§ WHAT IS NEEDED: Nothing but the lines from the first line of the records below to the line holding "CENTRO DE ESTÁGIOS DE" belongs in the answer, copied exactly and without pictures.

§ RECORD EXTRACTS:
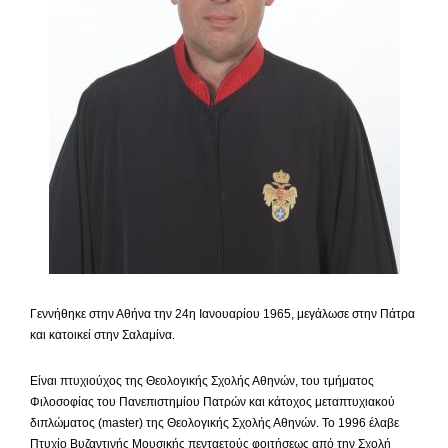
Γεννήθηκε στην Αθήνα την 24η Ιανουαρίου 1965, μεγάλωσε στην Πάτρα
και κατοικεί στην Σαλαμίνα.
Είναι πτυχιούχος της Θεολογικής Σχολής Αθηνών, του τμήματος
Φιλοσοφίας του Πανεπιστημίου Πατρών και κάτοχος μεταπτυχιακού
διπλώματος (master) της Θεολογικής Σχολής Αθηνών. Το 1996 έλαβε
Πτυχίο Βυζαντινής Μουσικής πενταετούς φοιτήσεως από την Σχολή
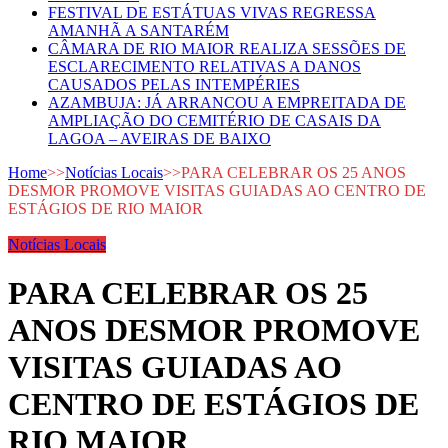
FESTIVAL DE ESTÁTUAS VIVAS REGRESSA
AMANHÃ A SANTARÉM
CÂMARA DE RIO MAIOR REALIZA SESSÕES DE
ESCLARECIMENTO RELATIVAS A DANOS
CAUSADOS PELAS INTEMPÉRIES
AZAMBUJA: JÁ ARRANCOU A EMPREITADA DE
AMPLIAÇÃO DO CEMITÉRIO DE CASAIS DA
LAGOA – AVEIRAS DE BAIXO
Home
>>
Notícias Locais
>>
PARA CELEBRAR OS 25 ANOS
DESMOR PROMOVE VISITAS GUIADAS AO CENTRO DE
ESTÁGIOS DE RIO MAIOR
Notícias Locais
PARA CELEBRAR OS 25
ANOS DESMOR PROMOVE
VISITAS GUIADAS AO
CENTRO DE ESTÁGIOS DE
RIO MAIOR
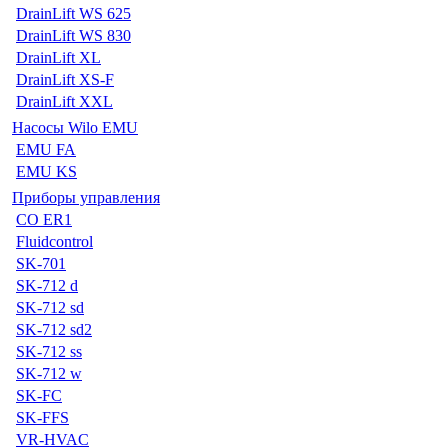
DrainLift WS 625
DrainLift WS 830
DrainLift XL
DrainLift XS-F
DrainLift XXL
Насосы Wilo EMU
EMU FA
EMU KS
Приборы управления
CO ER1
Fluidcontrol
SK-701
SK-712 d
SK-712 sd
SK-712 sd2
SK-712 ss
SK-712 w
SK-FC
SK-FFS
VR-HVAC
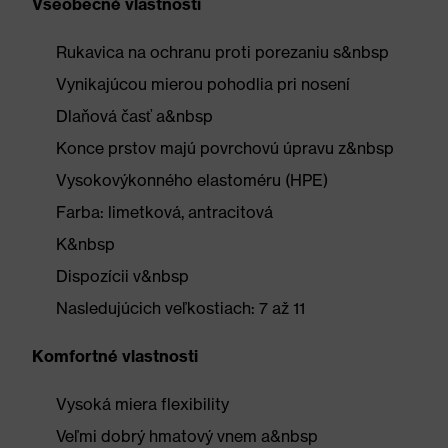
Všeobecné vlastnosti
Rukavica na ochranu proti porezaniu s&nbsp
Vynikajúcou mierou pohodlia pri nosení
Dlaňová časť a&nbsp
Konce prstov majú povrchovú úpravu z&nbsp
Vysokovýkonného elastoméru (HPE)
Farba: limetková, antracitová
K&nbsp
Dispozícii v&nbsp
Nasledujúcich veľkostiach: 7 až 11
Komfortné vlastnosti
Vysoká miera flexibility
Veľmi dobrý hmatový vnem a&nbsp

§ RESPONSE TO THIS TASK:
Γεννήθηκε στην Αθήνα την 24η Ιανουαρίου 1965, μεγάλωσε στην Πάτρα
και κατοικεί στην Σαλαμίνα.
Είναι πτυχιούχος της Θεολογικής Σχολής Αθηνών, του τμήματος
Φιλοσοφίας του Πανεπιστημίου Πατρών και κάτοχος μεταπτυχιακού
διπλώματος (master) της Θεολογικής Σχολής Αθηνών. Το 1996 έλαβε
Πτυχίο Βυζαντινής Μουσικής πενταετούς φοιτήσεως από την Σχολή
FESTIVAL DE ESTÁTUAS VIVAS REGRESSA
AMANHÃ A SANTARÉM
CÂMARA DE RIO MAIOR REALIZA SESSÕES DE
ESCLARECIMENTO RELATIVAS A DANOS
CAUSADOS PELAS INTEMPÉRIES
AZAMBUJA: JÁ ARRANCOU A EMPREITADA DE
AMPLIAÇÃO DO CEMITÉRIO DE CASAIS DA
LAGOA – AVEIRAS DE BAIXO
Home
>>
Notícias Locais
>>
PARA CELEBRAR OS 25 ANOS
DESMOR PROMOVE VISITAS GUIADAS AO CENTRO DE
ESTÁGIOS DE RIO MAIOR
Notícias Locais
PARA CELEBRAR OS 25
ANOS DESMOR PROMOVE
VISITAS GUIADAS AO
CENTRO DE ESTÁGIOS DE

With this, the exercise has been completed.